Plaintiff Butte Creek Association then brought this writ of review proceeding, contending, inter alia, that not all of the necessary signatures had been obtained, that the boundaries of the district excluded certain lands that ORS 545.029 required to be included, and that the election that the governing body found unnecessary was required.   After intervening in the proceeding, intervenors filed a motion to dismiss or, alternatively, for summary judgment, contending that plaintiff-an organization-lacked standing and that the governing body's decision was correct on the merits.   Plaintiff also moved for summary judgment, and the court granted its motion and directed the governing body to vacate its orders and conduct further proceedings.

Intervenors appealed, arguing that the trial court erred in both its sub silentio adverse ruling on the standing argument and its ruling on the merits.   The standing argument, as formulated, does not provide a satisfactory basis for our decision.   It turns in large part on the issue of “representational standing.”   Any favorable decision by us on that argument would, at most, result in further proceedings in the trial court, in which plaintiff's members could simply be substituted as parties.   See ORCP 26 A.

 In our view, whether it is perceived as a matter of standing or a basis for denying relief on the merits, the better basis for our disposition inheres in ORS 545.091.   That statute provides:

 “The boundaries of a district may for administrative convenience encompass lands that are not subject to the charges and assessments of the district, without regard to whether the lands are susceptible to irrigation.   An owner whose land is within the boundaries of a district but is not subject to the charges and assessments of the district does not have the rights or duties of an elector or owner of land under this chapter.”

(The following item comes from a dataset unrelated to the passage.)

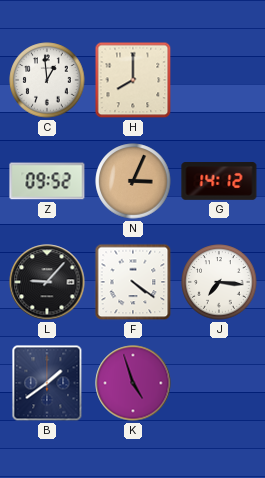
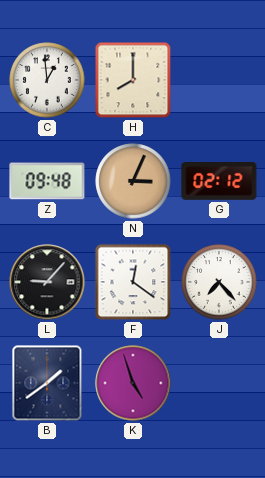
Z: 09:52 -> 09:48
G: 14:12 -> 02:12
F: 4:21 -> 12:21
J: 7:16 -> 7:23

Under the facts of the case, the governing body's orders did not violate any requirements about which plaintiff or its members are entitled to complain in light of ORS 545.091.   Assuming that their property is or arguably should be included within the boundaries of the proposed district, neither plaintiff nor any of its members about whom the record contains information is subject to the district's contemplated charges or assessments.   Hence, they had no right to withhold consent to the formation of the district and thereby compel an election.   Because all of the landowners whose land is subject to the district's charges and assessments petitioned to form the district, the governing body correctly ordered the formation of the district without an election.3

Reversed and remanded with instructions to quash the writ.


1.   We refer to the parties by their designations in the trial court.

2.   The governing body also entered an amended order, and amended pleadings were concomitantly filed in this action.   It is not necessary to our discussion to set forth the details of those procedures.

3.   A governing body can modify the boundaries of a proposed district, but the modifications cannot exclude “any territory within the boundaries of the district proposed by petitioners that is susceptible to irrigation by the same system of works applicable to other lands in the proposed district.”   ORS 545.029(1)(b).   In this case, no one sought a modification that would meet that standard.   In addition, landowners whose lands are not included among those that will be subject to the district's charges and assessments can petition the governing body to have their lands included in the district.   However, if they make such a request, it carries with it an agreement to be subject to the district's charges and assessments.   See ORS 545.029(1)(c), (3).   The addition of land on that basis has no bearing on whether an election is held to form the district.   See id.   If, as here, all landowners whose land will be subject to the charges and assessments of the proposed district have petitioned to form the district, then the governing body must enter an order forming the district without conducting an election on its formation.